Nonenhancing “capsule” and mosaic architecture, which are AFs favoring HCC in particular, showed high specificities. Capsule appearance, be it enhancing “capsule” or nonenhancing “capsule,” suggests hepatocellular origin and is one of the specific findings of HCC, because benign lesions and other malignancies such as cholangiocarcinoma and metastasis usually do not demonstrate capsule appearance [14]. Enhancing “capsule,” considered as one of the major features, may not be readily visible on EOB-MRI as on ECA-MRI; the enhancement of the “capsule” may be obscured by the relatively high enhancement of surrounding hepatic parenchyma in the portal venous or transitional phases when using EOB-MRI [5, 6]. Meanwhile, nonenhancing “capsule” may appear as a hypointense rim in the hepatobiliary phase image in addition to unenhanced T1- and T2-weighted images, thereby improving detection of tumor capsule and HCC diagnosis on EOB-MRI [20]. In our study, nonenhancing “capsule” in combination with LR-4 by major features provided better sensitivity with the same specificity. Mosaic architecture is unusual in non-HCC malignancies, and thus, highly specific for HCCs [21]. It is more frequently seen in HCCs > 3 cm [15]. Our study with a mean HCC size of nearly 3 cm revealed that sensitivity was highest for mosaic architecture among the AFs favoring HCC in particular. When mosaic architecture was combined with LR-4 by major features and upgraded to LR-5, sensitivity was improved without difference in specificity.
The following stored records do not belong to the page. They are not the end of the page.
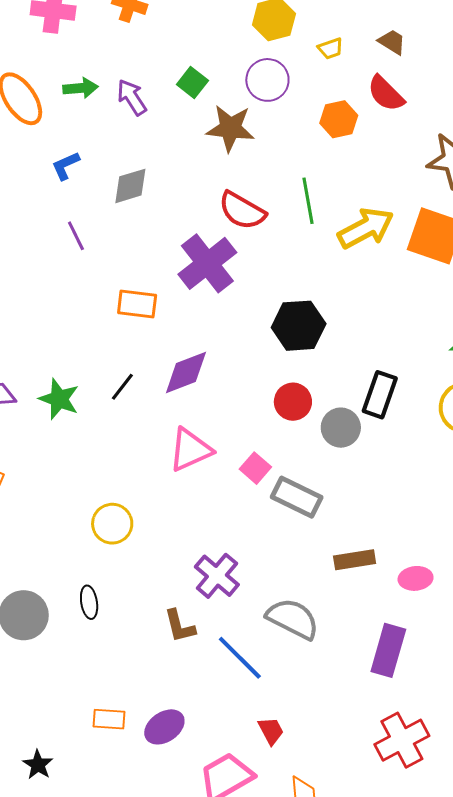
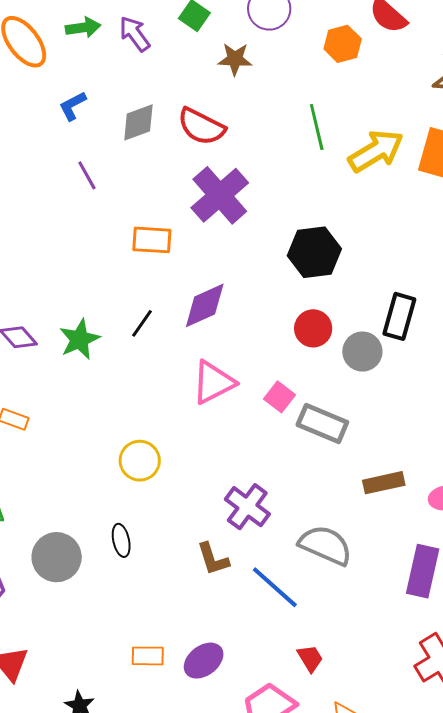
brown star: (230, 128) -> (235, 59), size x0.7
red semicircle: (242, 211) -> (201, 127), moved
green star: (59, 399) -> (79, 339), turned 30

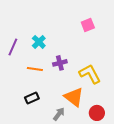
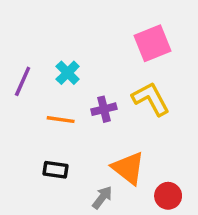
pink square: (88, 25) -> (152, 43), size x1.5
yellow L-shape: (90, 74) -> (151, 99), moved
black rectangle: (32, 98) -> (55, 170), turned 32

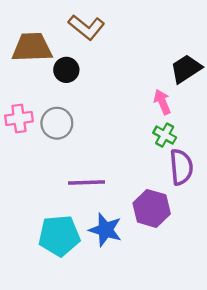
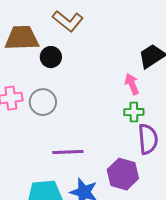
green cross: (165, 135) -> (134, 112), turned -30

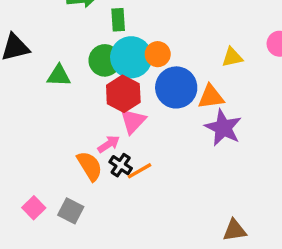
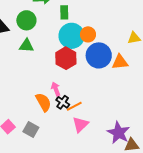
green circle: (105, 60) -> (26, 20), moved
pink triangle: (133, 121) -> (80, 124), moved
purple star: (223, 128) -> (119, 133), moved
pink arrow: (109, 144) -> (56, 89), turned -80

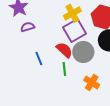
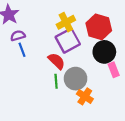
gray circle: (83, 52) -> (76, 79), moved
blue line: (39, 59) -> (22, 50), moved

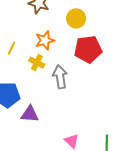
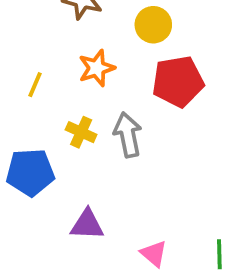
yellow cross: (37, 63) -> (81, 132), moved
purple triangle: (30, 114) -> (87, 225), moved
We also evaluated diagnostic performances of alternative diagnostic criteria by utilizing one or more of the independently significant AFs. When using these alternative criteria based on the number of independent AFs, sensitivities were significantly increased without significant loss of specificities, in the same manner as combining each independent AF.

This study has several limitations. First, the retrospective nature of the study at a single center may have introduced an inevitable selection bias. In our study, the majority of pathologic diagnosis was derived from surgical resection rather than biopsy. This study included a relatively large proportion of HCCs (76.8%), which may be due to selection bias where study populations underwent surgical resection. Second, the predominance of patients with chronic hepatitis B viral infection in our study may limit application in other populations with different major causes of HCC. Further prospective multicenter studies that include patients with various etiologies of liver disease are warranted to validate our results. Third, the final diagnoses of benign lesions were not based on pathologic diagnosis alone but on composite clinical reference standard. However, pathologic confirmation for highly suspected benign lesions is not recommended in clinical practice and application of a strict standard of reference (only pathology) for benign lesions may have resulted in confirmation bias. Fourth, the blinded readers had participated in imaging diagnosis in daily practice; thus, recall bias might have occurred. Finally, this study was performed only with EOB-MRI. Hepatobiliary phase hypointensity is a feature that can only be assessed on EOB-MRI. Therefore, there can be potential differences between ECA-MRI and EOB-MRI in categorization as a result of changing LR-5 criteria by using hepatobiliary phase hypointensity.

In conclusion, independently significant AFs may be used to upgrade from LR-4 to LR-5 to improve sensitivity without impairing specificity on gadoxetic acid–enhanced MRI.